↓↓↓

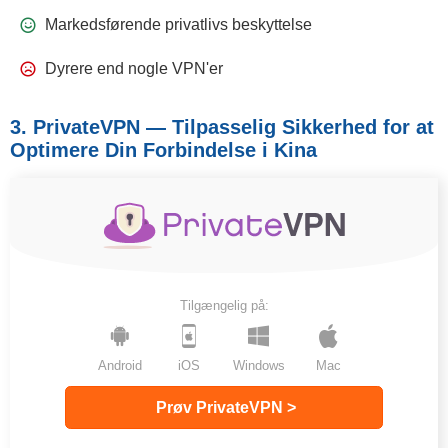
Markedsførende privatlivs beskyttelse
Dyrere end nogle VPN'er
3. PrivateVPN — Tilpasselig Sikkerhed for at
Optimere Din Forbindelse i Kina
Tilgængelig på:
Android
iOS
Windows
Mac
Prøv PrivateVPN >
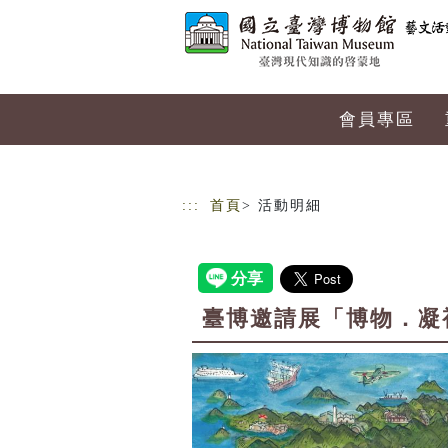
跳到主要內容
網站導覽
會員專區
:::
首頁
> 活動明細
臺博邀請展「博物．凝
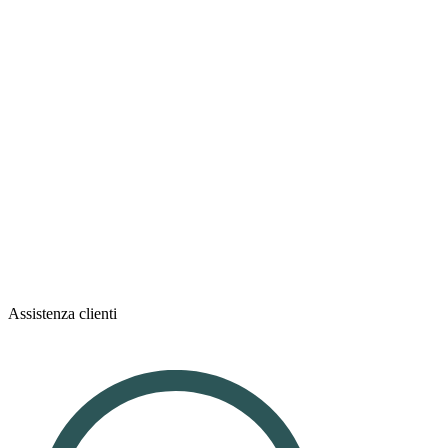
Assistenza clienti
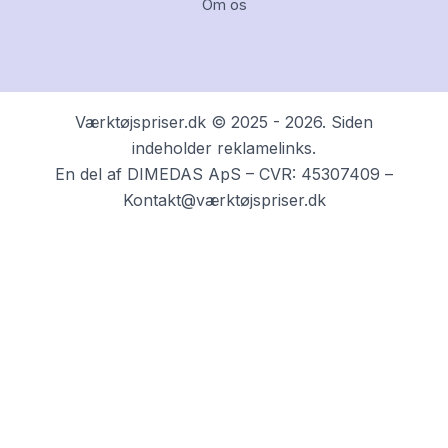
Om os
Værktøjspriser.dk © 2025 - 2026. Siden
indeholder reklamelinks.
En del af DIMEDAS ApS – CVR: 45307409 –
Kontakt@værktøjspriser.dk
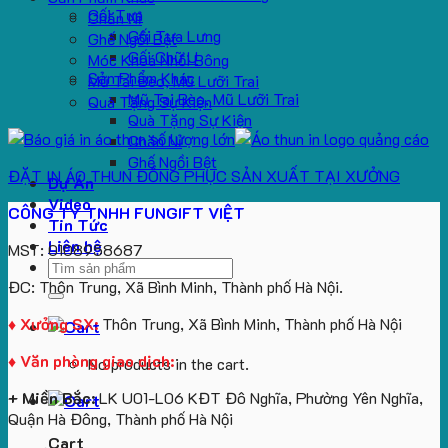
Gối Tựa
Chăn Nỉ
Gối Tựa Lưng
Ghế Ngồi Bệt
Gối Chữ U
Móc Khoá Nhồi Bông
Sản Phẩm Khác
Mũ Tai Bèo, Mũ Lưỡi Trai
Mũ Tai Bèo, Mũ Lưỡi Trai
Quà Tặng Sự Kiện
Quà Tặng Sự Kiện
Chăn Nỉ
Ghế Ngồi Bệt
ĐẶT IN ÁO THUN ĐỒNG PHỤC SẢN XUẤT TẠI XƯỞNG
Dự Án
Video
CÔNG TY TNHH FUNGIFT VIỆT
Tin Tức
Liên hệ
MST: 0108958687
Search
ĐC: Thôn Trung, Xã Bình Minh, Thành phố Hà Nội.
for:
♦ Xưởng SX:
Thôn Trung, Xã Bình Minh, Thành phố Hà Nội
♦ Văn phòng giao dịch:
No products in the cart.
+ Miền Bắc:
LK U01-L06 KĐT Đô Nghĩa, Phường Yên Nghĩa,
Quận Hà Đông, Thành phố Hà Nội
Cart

↑↑↑

Task description: Every line of the entries above that includes "Minh" should be copied.

Answer to this problem:
ĐC: Thôn Trung, Xã Bình Minh, Thành phố Hà Nội.
Thôn Trung, Xã Bình Minh, Thành phố Hà Nội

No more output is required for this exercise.